What needs to be done
Without changing a character, return the entries, but not the images they hold.

Input material
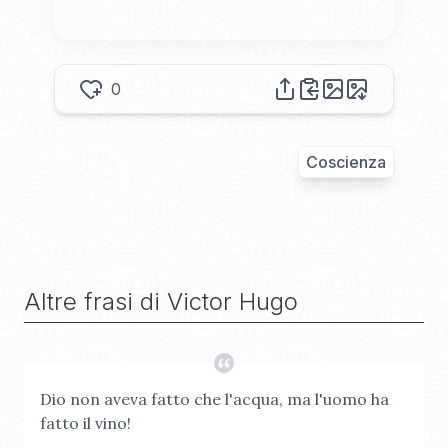
0
Coscienza
Altre frasi di
Victor Hugo
Dio non aveva fatto che l'acqua, ma l'uomo ha
fatto il vino!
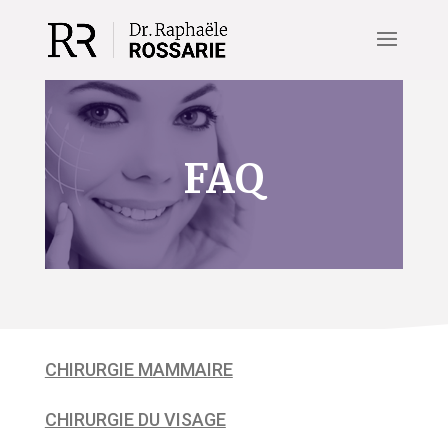
FAQ
CHIRURGIE MAMMAIRE
CHIRURGIE DU VISAGE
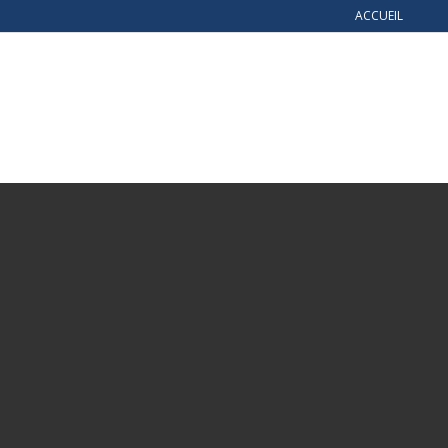
ACCUEIL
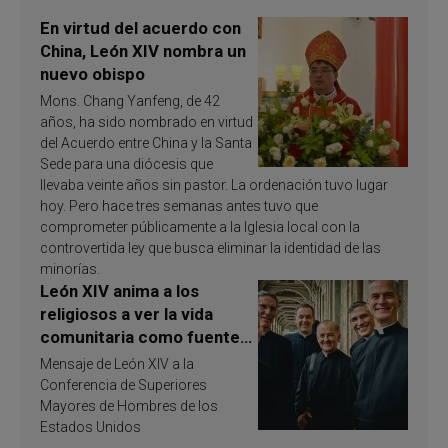
En virtud del acuerdo con
China, León XIV nombra un
nuevo obispo
Mons. Chang Yanfeng, de 42
años, ha sido nombrado en virtud
del Acuerdo entre China y la Santa
Sede para una diócesis que
llevaba veinte años sin pastor. La ordenación tuvo lugar
hoy. Pero hace tres semanas antes tuvo que
comprometer públicamente a la Iglesia local con la
controvertida ley que busca eliminar la identidad de las
minorías.
León XIV anima a los
religiosos a ver la vida
comunitaria como fuente
de inspiración y
Mensaje de León XIV a la
santificación
Conferencia de Superiores
Mayores de Hombres de los
Estados Unidos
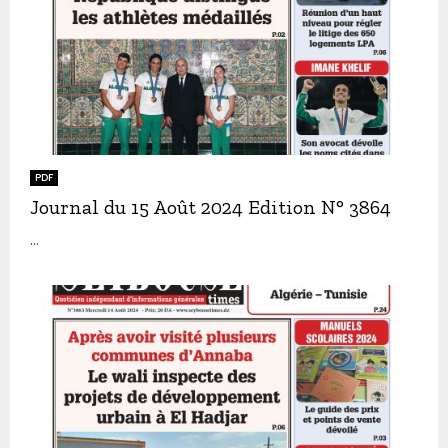
PDF
Journal du 15 Août 2024 Edition N° 3864
...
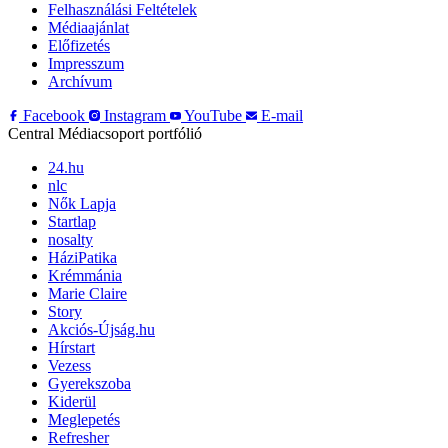
Felhasználási Feltételek
Médiaajánlat
Előfizetés
Impresszum
Archívum
Facebook
Instagram
YouTube
E-mail
Central Médiacsoport portfólió
24.hu
nlc
Nők Lapja
Startlap
nosalty
HáziPatika
Krémmánia
Marie Claire
Story
Akciós-Újság.hu
Hírstart
Vezess
Gyerekszoba
Kiderül
Meglepetés
Refresher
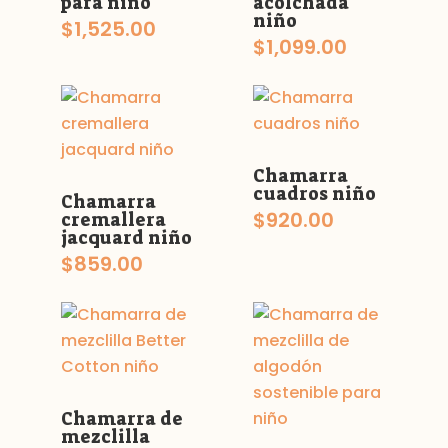
para niño
acolchada
niño
$
1,525.00
$
1,099.00
Chamarra
cuadros niño
Chamarra
$
920.00
cremallera
jacquard niño
$
859.00
Chamarra de
mezclilla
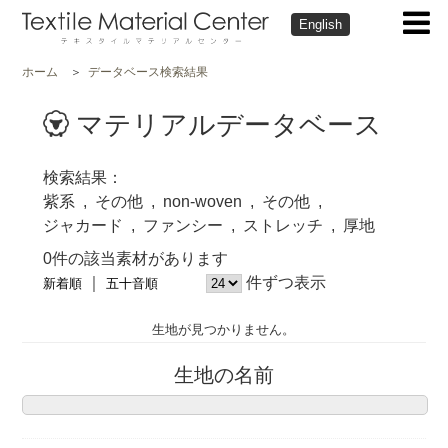
English
ホーム
データベース検索結果
マテリアルデータベース
検索結果
紫系
その他
non-woven
その他
ジャカード
ファンシー
ストレッチ
厚地
0件の該当素材があります
件ずつ表示
新着順
五十音順
生地が見つかりません。
生地の名前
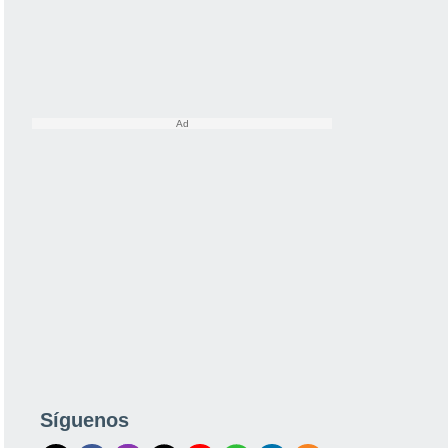
Síguenos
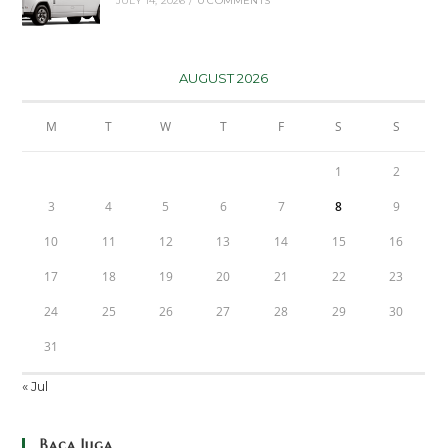
JULY 14, 2026
/
0 COMMENTS
AUGUST 2026
M
T
W
T
F
S
S
1
2
3
4
5
6
7
8
9
10
11
12
13
14
15
16
17
18
19
20
21
22
23
24
25
26
27
28
29
30
31
« Jul
Baca Juga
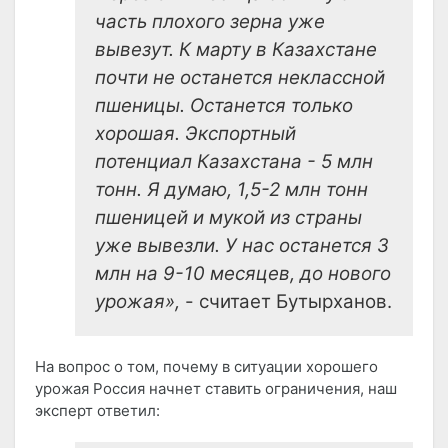
часть плохого зерна уже
вывезут. К марту в Казахстане
почти не останется неклассной
пшеницы. Останется только
хорошая. Экспортный
потенциал Казахстана - 5 млн
тонн. Я думаю, 1,5-2 млн тонн
пшеницей и мукой из страны
уже вывезли. У нас останется 3
млн на 9-10 месяцев, до нового
урожая»,
- считает Бутырханов.
На вопрос о том, почему в ситуации хорошего
урожая Россия начнет ставить ограничения, наш
эксперт ответил:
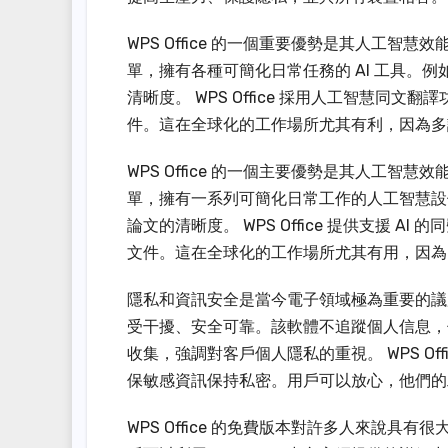
WPS Office 的一個重要優勢是其人工
單，擁有各種可簡化日常任務的 AI 工具。
清晰度。 WPS Office 採用人工智慧
件。這在全球化的工作場所尤其有利，因為多
WPS Office 的一個主要優勢是其人工
單，擁有一系列可簡化日常工作的人工智慧設
論文的清晰度。 WPS Office 提供支援
文件。這在全球化的工作場所尤其有用，因為
隱私和資訊安全是當今電子領域極為重要的議題，WPS
受干擾、安全可靠。該軟體不追蹤個人信息，
收集，強調對客戶個人隱私的重視。 WPS O
保敏感資訊保持私密。用戶可以放心，他們的
WPS Office 的免費版本對許多人來說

Result of this exercise
0
Coscienza
Altre frasi di
Victor Hugo
Dio non aveva fatto che l'acqua, ma l'uomo ha
fatto il vino!
FAQ
CHIRURGIE MAMMAIRE
CHIRURGIE DU VISAGE
ACCUEIL
En virtud del acuerdo con
China, León XIV nombra un
nuevo obispo
Mons. Chang Yanfeng, de 42
años, ha sido nombrado en virtud
del Acuerdo entre China y la Santa
Sede para una diócesis que
llevaba veinte años sin pastor. La ordenación tuvo lugar
hoy. Pero hace tres semanas antes tuvo que
comprometer públicamente a la Iglesia local con la
controvertida ley que busca eliminar la identidad de las
minorías.
León XIV anima a los
religiosos a ver la vida
comunitaria como fuente
de inspiración y
Mensaje de León XIV a la
santificación
Conferencia de Superiores
Mayores de Hombres de los
Estados Unidos
PDF
Journal du 15 Août 2024 Edition N° 3864
...
Felhasználási Feltételek
Médiaajánlat
Előfizetés
Impresszum
Archívum
Facebook
Instagram
YouTube
E-mail
Central Médiacsoport portfólió
24.hu
nlc
Nők Lapja
Startlap
nosalty
HáziPatika
Krémmánia
Marie Claire
Story
Akciós-Újság.hu
Hírstart
Vezess
Gyerekszoba
Kiderül
Meglepetés
Refresher
para niño
acolchada
niño
$
1,525.00
$
1,099.00
Chamarra
cuadros niño
Chamarra
$
920.00
cremallera
jacquard niño
$
859.00
Chamarra de
mezclilla
English
ホーム
データベース検索結果
マテリアルデータベース
検索結果
紫系
その他
non-woven
その他
ジャカード
ファンシー
ストレッチ
厚地
0件の該当素材があります
件ずつ表示
新着順
五十音順
生地が見つかりません。
生地の名前
Síguenos
JULY 14, 2026
/
0 COMMENTS
AUGUST 2026
M
T
W
T
F
S
S
1
2
3
4
5
6
7
8
9
10
11
12
13
14
15
16
17
18
19
20
21
22
23
24
25
26
27
28
29
30
31
« Jul
Baca Juga
часть плохого зерна уже
вывезут. К марту в Казахстане
почти не останется неклассной
пшеницы. Останется только
хорошая. Экспортный
потенциал Казахстана - 5 млн
тонн. Я думаю, 1,5-2 млн тонн
пшеницей и мукой из страны
уже вывезли. У нас останется 3
млн на 9-10 месяцев, до нового
урожая»,
- считает Бутырханов.
На вопрос о том, почему в ситуации хорошего
урожая Россия начнет ставить ограничения, наш
эксперт ответил:
WPS Office 的一個重要優勢是其人工
單，擁有各種可簡化日常任務的 AI 工具。
清晰度。 WPS Office 採用人工智慧
件。這在全球化的工作場所尤其有利，因為多
WPS Office 的一個主要優勢是其人工
單，擁有一系列可簡化日常工作的人工智慧設
論文的清晰度。 WPS Office 提供支援
文件。這在全球化的工作場所尤其有用，因為
隱私和資訊安全是當今電子領域極為重要的議題，WPS
受干擾、安全可靠。該軟體不追蹤個人信息，
收集，強調對客戶個人隱私的重視。 WPS O
保敏感資訊保持私密。用戶可以放心，他們的
WPS Office 的免費版本對許多人來說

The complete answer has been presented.